Collected data:
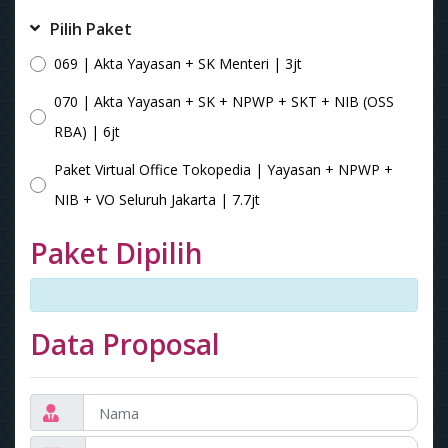
Pilih Paket
069 | Akta Yayasan + SK Menteri | 3jt
070 | Akta Yayasan + SK + NPWP + SKT + NIB (OSS
RBA) | 6jt
Paket Virtual Office Tokopedia | Yayasan + NPWP +
NIB + VO Seluruh Jakarta | 7.7jt
Paket Dipilih
Data Proposal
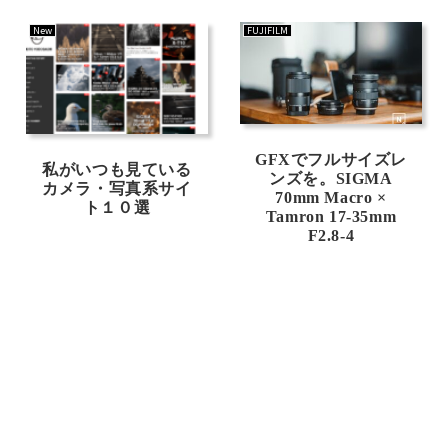
New
FUJIFILM
GFXでフルサイズレ
私がいつも見ている
ンズを。SIGMA
カメラ・写真系サイ
70mm Macro ×
ト１０選
Tamron 17-35mm
F2.8-4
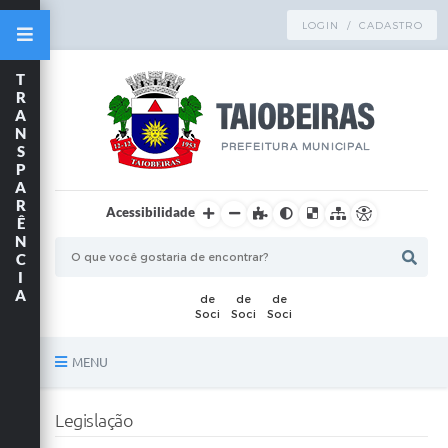
LOGIN / CADASTRO
T
R
A
N
S
P
A
R
Acessibilidade
Ê
N
C
I
A
MENU
Principal
Legislação
TRANSPARÊNCIA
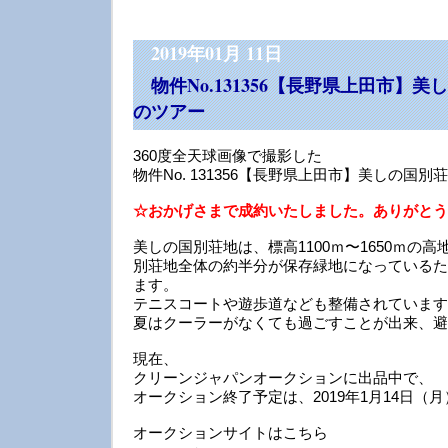
2019年01月 11日
物件No.131356【長野県上田市】
のツアー
360度全天球画像で撮影した
物件No. 131356【長野県上田市】美しの国
☆おかげさまで成約いたしました。ありがとう
美しの国別荘地は、標高1100ｍ〜1650ｍの
別荘地全体の約半分が保存緑地になっているた
ます。
テニスコートや遊歩道なども整備されています
夏はクーラーがなくても過ごすことが出来、避
現在、
クリーンジャパンオークションに出品中で、
オークション終了予定は、2019年1月14日（月
オークションサイトはこちら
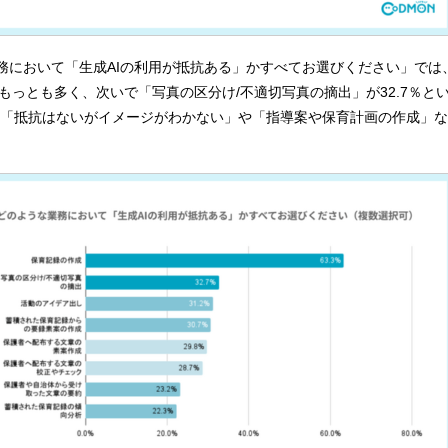
業務において「生成AIの利用が抵抗ある」かすべてお選びください」では
%ともっとも多く、次いで「写真の区分け/不適切写真の摘出」が32.7％と
「抵抗はないがイメージがわかない」や「指導案や保育計画の作成」な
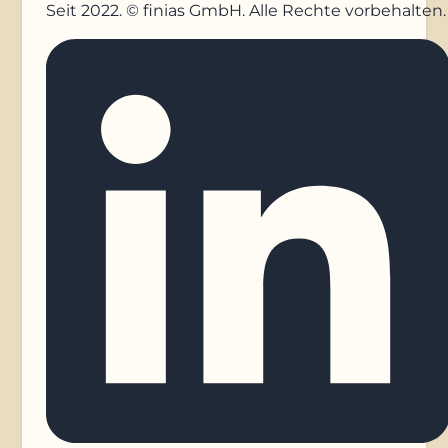
Seit 2022. © finias GmbH. Alle Rechte vorbehalten.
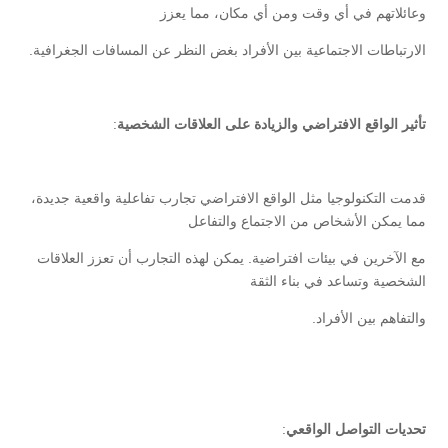
وعائلاتهم في أي وقت ومن أي مكان، مما يعزز
الارتباطات الاجتماعية بين الأفراد بغض النظر عن المسافات الجغرافية.
تأثير الواقع الافتراضي والزيادة على العلاقات الشخصية
:
قدمت التكنولوجيا مثل الواقع الافتراضي تجارب تفاعلية واقعية جديدة،
مما يمكن الأشخاص من الاجتماع والتفاعل
مع الآخرين في بيئات افتراضية. يمكن لهذه التجارب أن تعزز العلاقات
الشخصية وتساعد في بناء الثقة
والتفاهم بين الأفراد.
تحديات التواصل الواقعي
:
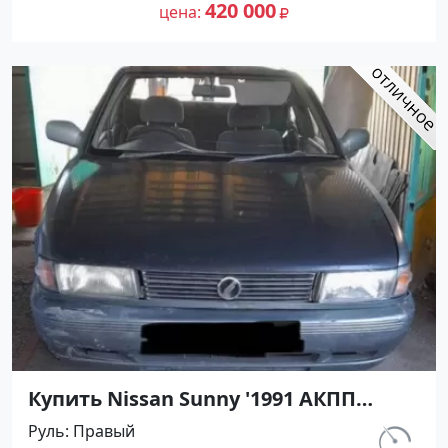
№27501 на сайте Авторынок23
420 000
цена
Купить Nissan Sunny '1991 АКПП
(1400/75 л.с.) Бензин инжектор
Руль
Правый
Кореновск цвет Серый Седан по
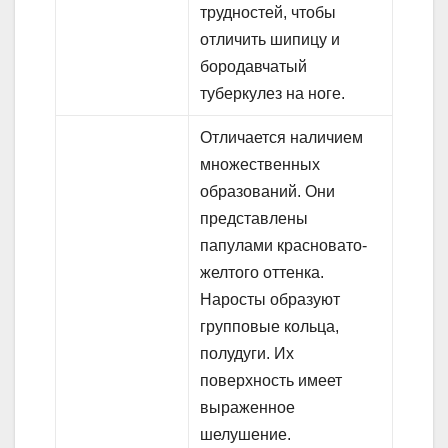
трудностей, чтобы
отличить шипицу и
бородавчатый
туберкулез на ноге.
Отличается наличием
множественных
образований. Они
представлены
папулами красновато-
желтого оттенка.
Наросты образуют
групповые кольца,
полудуги. Их
поверхность имеет
выраженное
шелушение.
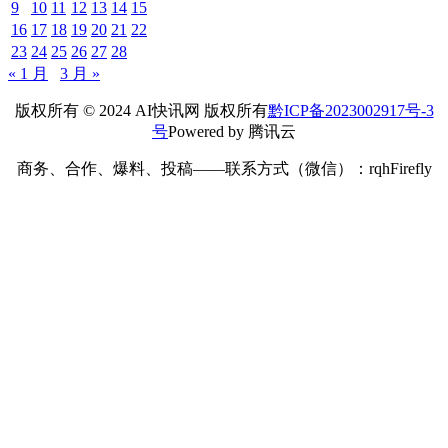
9
10
11
12
13
14
15
16
17
18
19
20
21
22
23
24
25
26
27
28
« 1 月
3 月 »
版权所有 © 2024 AI快讯网 版权所有
黔ICP备2023002917号-3
号
Powered by 腾讯云
商务、合作、爆料、投稿——联系方式（微信）：rqhFirefly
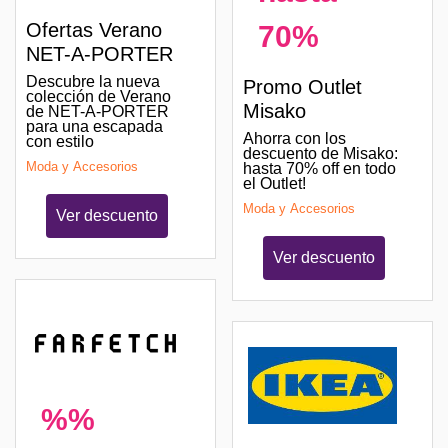
Ofertas Verano
70%
NET-A-PORTER
Descubre la nueva
Promo Outlet
colección de Verano
Misako
de NET-A-PORTER
para una escapada
Ahorra con los
con estilo
descuento de Misako:
Moda y Accesorios
hasta 70% off en todo
el Outlet!
Moda y Accesorios
Ver descuento
Ver descuento
%%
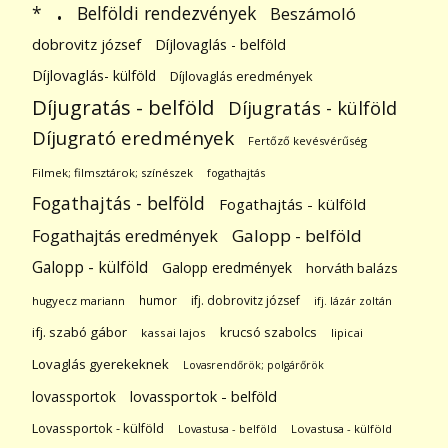
.
Belföldi rendezvények
*
Beszámoló
dobrovitz józsef
Díjlovaglás - belföld
Díjlovaglás- külföld
Díjlovaglás eredmények
Díjugratás - belföld
Díjugratás - külföld
Díjugrató eredmények
Fertőző kevésvérűség
Filmek; filmsztárok; színészek
fogathajtás
Fogathajtás - belföld
Fogathajtás - külföld
Galopp - belföld
Fogathajtás eredmények
Galopp - külföld
Galopp eredmények
horváth balázs
humor
ifj. dobrovitz józsef
hugyecz mariann
ifj. lázár zoltán
ifj. szabó gábor
krucsó szabolcs
kassai lajos
lipicai
Lovaglás gyerekeknek
Lovasrendőrök; polgárőrök
lovassportok
lovassportok - belföld
Lovassportok - külföld
Lovastusa - belföld
Lovastusa - külföld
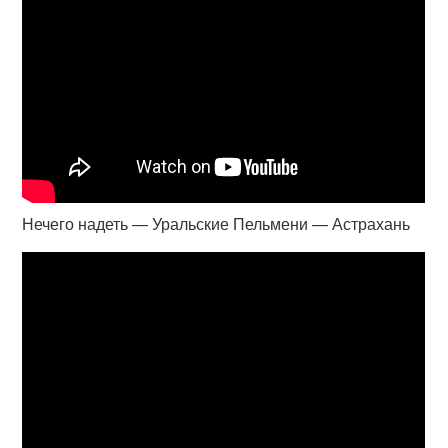
Нечего надеть — Уральские Пельмени — Астрахань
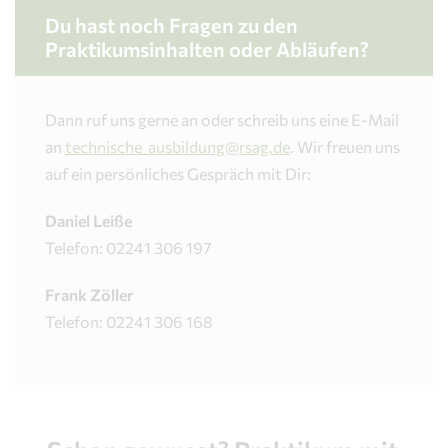
Du hast noch Fragen zu den
Praktikumsinhalten oder Abläufen?
Dann ruf uns gerne an oder schreib uns eine E-Mail
an
technische_ausbildung@rsag.de
. Wir freuen uns
auf ein persönliches Gespräch mit Dir:
Daniel Leiße
Telefon: 02241 306 197
Frank Zöller
Telefon: 02241 306 168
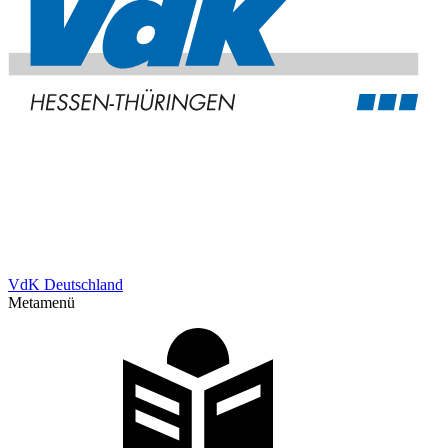
VdK Deutschland
Metamenü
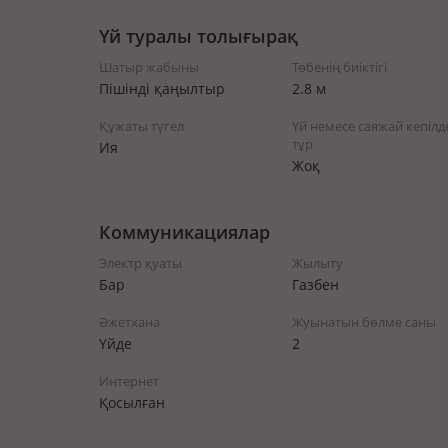
Үй туралы толығырақ
Шатыр жабыны
Төбенің биіктігі
Пішінді қаңылтыр
2.8 м
Құжаты түгел
Үй немесе саяжай кепілд
тұр
Ия
Жоқ
Коммуникациялар
Электр қуаты
Жылыту
Бар
Газбен
Әжетхана
Жуынатын бөлме саны
Үйде
2
Интернет
Қосылған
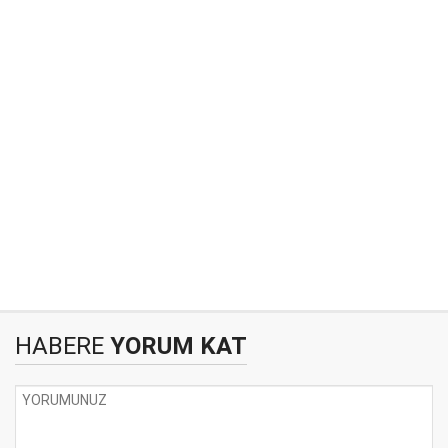
HABERE
YORUM KAT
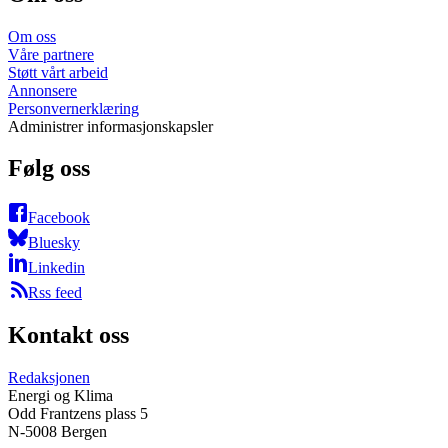
Om oss
Våre partnere
Støtt vårt arbeid
Annonsere
Personvernerklæring
Administrer informasjonskapsler
Følg oss
Facebook
Bluesky
Linkedin
Rss feed
Kontakt oss
Redaksjonen
Energi og Klima
Odd Frantzens plass 5
N-5008 Bergen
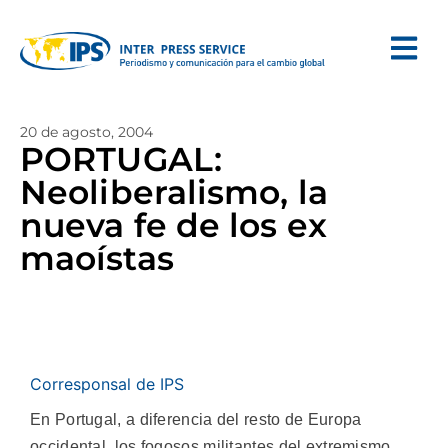
20 de agosto, 2004
PORTUGAL:
Neoliberalismo, la
nueva fe de los ex
maoístas
Corresponsal de IPS
En Portugal, a diferencia del resto de Europa
occidental, los fogosos militantes del extremismo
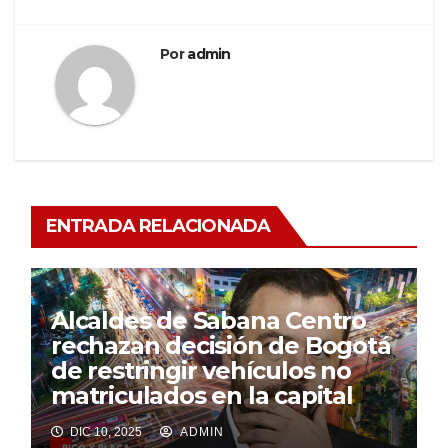
Por
admin
ENTRADA RELACIONADA
Alcaldes de Sabana Centro
rechazan decisión de Bogotá
de restringir vehículos no
matriculados en la capital
DIC 10, 2025
ADMIN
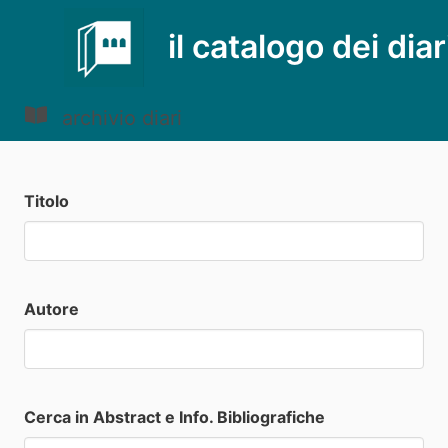
il catalogo dei diar
archivio diari
Titolo
Autore
Cerca in Abstract e Info. Bibliografiche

EXERCISE DESCRIPTION: Tell how many lines of the data above contain the word "الشخصية", giving the number by itself.

YOUR RESPONSE: 2